Currently, about 140 million rural mountain inhabitants lack access to an improved water source. Consequently, there is an urgent need to find an efficient solution to supply safe water to these populations by further developing the delivery of piped water. Piped water is necessary to conveniently supply the water volume required to meet personal and household hygiene and consumption needs. Unfortunately, willingness to pay for water is traditionally low, and sustainable financing of the necessary water supply infrastructure is known to be very challenging. Power for Water will overcome this obstacle by implement an innovative combination of policy and technology. Specifically, the project combines a proven infrastructure synergy and an efficient public-private partnership to sustainably address the lack of access to safe water and electricity in rural mountainous regions of the world. By overcome the technological and institutional barriers currently preventing millions of people from access to clean, reliable water, this project will improve the lives of millions of people
living in remote mountain regions.
This project identifies and analyzes the obstacles presently barring the rise of renewables, evaluates the role of the current policy favorite emission pricing, and offers design recommendations for a comprehensive U.S. renewable policy. Successful climate change mitigation requires a timely shift to renewable sources of energy, such as sunlight, wind or tides, to decarbonize today’s high-carbon electricity sector. But market pull alone is not strong enough. This paper discusses the most widely cited economic barriers and identifies and evaluates additional obstacles related to the electricity sector’s regulatory framework. The project explores a number of policy approaches and their relative chances success. In light of the plethora of obstacles to a timely transition to renewables, this project calls for concerted policy action by scientists, engineers, economists, lawyers, marketers, and educators to fuel the renewables revolution. (Note: This project originally won in the Big Ideas “Science, Technology, and Engineering Policy” category.)

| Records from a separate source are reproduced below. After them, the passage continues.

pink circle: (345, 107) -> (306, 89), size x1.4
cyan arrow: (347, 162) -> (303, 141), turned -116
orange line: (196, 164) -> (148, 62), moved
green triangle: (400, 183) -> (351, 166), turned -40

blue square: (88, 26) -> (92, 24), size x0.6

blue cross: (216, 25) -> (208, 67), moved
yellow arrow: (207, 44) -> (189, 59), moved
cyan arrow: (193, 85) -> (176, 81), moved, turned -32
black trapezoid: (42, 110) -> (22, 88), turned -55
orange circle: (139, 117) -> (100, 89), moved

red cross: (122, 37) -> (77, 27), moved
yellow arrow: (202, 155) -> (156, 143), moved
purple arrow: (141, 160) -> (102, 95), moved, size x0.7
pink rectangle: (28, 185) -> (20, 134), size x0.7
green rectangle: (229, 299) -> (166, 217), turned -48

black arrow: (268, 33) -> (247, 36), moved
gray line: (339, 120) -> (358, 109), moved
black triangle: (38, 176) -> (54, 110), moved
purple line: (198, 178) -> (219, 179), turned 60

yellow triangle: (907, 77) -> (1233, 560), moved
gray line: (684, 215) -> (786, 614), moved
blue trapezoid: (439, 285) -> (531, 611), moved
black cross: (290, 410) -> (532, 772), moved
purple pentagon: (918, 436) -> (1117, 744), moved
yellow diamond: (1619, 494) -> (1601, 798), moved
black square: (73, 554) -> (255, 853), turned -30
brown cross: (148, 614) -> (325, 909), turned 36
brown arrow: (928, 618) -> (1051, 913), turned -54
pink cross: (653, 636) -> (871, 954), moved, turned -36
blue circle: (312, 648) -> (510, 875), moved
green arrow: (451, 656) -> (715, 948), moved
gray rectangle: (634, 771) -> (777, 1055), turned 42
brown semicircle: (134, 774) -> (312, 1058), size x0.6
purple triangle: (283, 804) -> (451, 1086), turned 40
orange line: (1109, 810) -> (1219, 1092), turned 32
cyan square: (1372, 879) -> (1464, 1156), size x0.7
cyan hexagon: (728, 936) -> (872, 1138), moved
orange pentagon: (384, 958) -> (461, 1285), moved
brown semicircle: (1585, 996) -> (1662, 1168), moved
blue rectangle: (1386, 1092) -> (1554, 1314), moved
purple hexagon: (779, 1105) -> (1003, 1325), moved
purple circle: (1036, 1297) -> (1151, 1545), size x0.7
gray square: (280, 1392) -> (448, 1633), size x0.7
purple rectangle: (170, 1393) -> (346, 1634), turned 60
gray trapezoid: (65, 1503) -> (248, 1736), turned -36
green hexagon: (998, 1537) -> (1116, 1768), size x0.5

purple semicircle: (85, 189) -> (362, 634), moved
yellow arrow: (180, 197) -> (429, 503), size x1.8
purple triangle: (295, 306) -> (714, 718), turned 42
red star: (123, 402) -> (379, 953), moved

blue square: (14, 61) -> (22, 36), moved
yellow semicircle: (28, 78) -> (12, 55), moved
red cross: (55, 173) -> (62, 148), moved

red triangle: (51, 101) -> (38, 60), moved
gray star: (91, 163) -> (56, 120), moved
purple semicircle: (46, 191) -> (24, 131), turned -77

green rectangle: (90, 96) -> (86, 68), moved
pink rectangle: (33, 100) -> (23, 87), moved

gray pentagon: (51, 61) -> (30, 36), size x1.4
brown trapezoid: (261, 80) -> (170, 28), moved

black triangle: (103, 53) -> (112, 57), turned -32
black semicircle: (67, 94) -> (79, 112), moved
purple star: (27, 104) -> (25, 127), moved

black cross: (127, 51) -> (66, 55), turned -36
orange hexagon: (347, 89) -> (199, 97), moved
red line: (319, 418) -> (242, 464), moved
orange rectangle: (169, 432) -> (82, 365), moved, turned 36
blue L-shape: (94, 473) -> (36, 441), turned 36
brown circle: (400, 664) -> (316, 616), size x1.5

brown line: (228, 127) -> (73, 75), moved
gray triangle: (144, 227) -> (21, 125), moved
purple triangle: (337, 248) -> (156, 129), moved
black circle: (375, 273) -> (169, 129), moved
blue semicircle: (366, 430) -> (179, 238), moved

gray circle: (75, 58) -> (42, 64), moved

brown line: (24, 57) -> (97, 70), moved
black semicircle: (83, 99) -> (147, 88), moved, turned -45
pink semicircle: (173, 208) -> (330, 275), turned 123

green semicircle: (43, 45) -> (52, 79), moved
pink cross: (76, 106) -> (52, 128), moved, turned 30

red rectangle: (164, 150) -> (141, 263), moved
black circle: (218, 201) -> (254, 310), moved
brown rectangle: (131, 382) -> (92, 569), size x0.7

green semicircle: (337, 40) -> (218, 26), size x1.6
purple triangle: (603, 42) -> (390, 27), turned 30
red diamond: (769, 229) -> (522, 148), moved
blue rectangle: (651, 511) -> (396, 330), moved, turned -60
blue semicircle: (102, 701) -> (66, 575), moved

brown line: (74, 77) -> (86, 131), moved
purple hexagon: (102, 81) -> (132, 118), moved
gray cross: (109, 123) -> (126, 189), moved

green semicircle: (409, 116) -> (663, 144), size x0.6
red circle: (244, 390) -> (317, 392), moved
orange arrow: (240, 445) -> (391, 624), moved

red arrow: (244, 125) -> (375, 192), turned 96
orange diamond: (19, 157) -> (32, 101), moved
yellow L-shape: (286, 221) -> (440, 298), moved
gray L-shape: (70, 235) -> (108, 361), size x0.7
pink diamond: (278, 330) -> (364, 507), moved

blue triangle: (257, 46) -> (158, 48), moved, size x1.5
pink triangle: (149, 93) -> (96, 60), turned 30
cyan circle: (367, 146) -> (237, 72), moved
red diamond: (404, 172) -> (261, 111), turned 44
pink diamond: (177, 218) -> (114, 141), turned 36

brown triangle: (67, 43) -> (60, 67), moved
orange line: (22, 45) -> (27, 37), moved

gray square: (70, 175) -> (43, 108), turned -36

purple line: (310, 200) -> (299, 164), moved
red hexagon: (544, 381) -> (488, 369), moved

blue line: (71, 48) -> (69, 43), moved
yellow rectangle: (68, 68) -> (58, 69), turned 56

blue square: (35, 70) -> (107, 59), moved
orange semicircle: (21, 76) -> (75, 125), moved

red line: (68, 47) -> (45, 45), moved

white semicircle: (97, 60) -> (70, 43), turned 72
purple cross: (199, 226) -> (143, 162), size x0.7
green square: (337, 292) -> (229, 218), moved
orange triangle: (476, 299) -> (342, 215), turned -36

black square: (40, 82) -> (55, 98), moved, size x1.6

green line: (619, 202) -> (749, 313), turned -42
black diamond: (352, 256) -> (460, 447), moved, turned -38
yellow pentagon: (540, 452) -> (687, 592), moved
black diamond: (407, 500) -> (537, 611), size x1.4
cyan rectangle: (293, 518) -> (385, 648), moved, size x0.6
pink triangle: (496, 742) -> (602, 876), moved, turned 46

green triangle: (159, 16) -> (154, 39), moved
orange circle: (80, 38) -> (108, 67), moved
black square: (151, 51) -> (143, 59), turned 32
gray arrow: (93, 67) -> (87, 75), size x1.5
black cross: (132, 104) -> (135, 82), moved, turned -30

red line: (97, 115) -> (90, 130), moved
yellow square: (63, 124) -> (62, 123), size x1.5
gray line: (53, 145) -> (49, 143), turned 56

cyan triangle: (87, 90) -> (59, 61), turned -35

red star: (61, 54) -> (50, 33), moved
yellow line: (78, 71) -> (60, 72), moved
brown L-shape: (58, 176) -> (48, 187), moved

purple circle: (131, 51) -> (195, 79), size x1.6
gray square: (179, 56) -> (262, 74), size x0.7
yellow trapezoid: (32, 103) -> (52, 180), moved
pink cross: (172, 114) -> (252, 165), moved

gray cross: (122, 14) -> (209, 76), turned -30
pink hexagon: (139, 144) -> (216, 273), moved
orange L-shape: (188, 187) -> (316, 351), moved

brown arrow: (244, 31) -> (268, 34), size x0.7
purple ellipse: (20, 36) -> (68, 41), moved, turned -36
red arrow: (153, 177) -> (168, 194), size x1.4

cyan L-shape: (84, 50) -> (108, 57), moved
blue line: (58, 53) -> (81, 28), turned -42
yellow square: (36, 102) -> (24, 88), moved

Many piped potable water systems in developing countries do not provide continuous service. Intermittent supply is a nuisance to users and can degrade water quality. During much of the year the Capellanía water system in Coclé, Panamá provides only intermittent service to many of its clients. This project examines ways to address the issue of unreliable service in the Capellanía water system by managing demand rather than increasing supply. Many supply management approaches are explored, including improved metering, a changed billing structure and infrastructure improvements to prevent water loss. The paper finds that managing demand is a less expensive and more effective way to improve service quality for residents in developing countries affected by unreliable water availability. (Note: This project originally won in the Big ideas “Science, Technology, and Engineering Policy” category.)
Get down with this group of chemistry students as they use music to explain the 12 principles of green chemistry.
In this video demonstration, four UC Berkeley chemists show us what to do and what NOT to do as we strive to be more sustainable.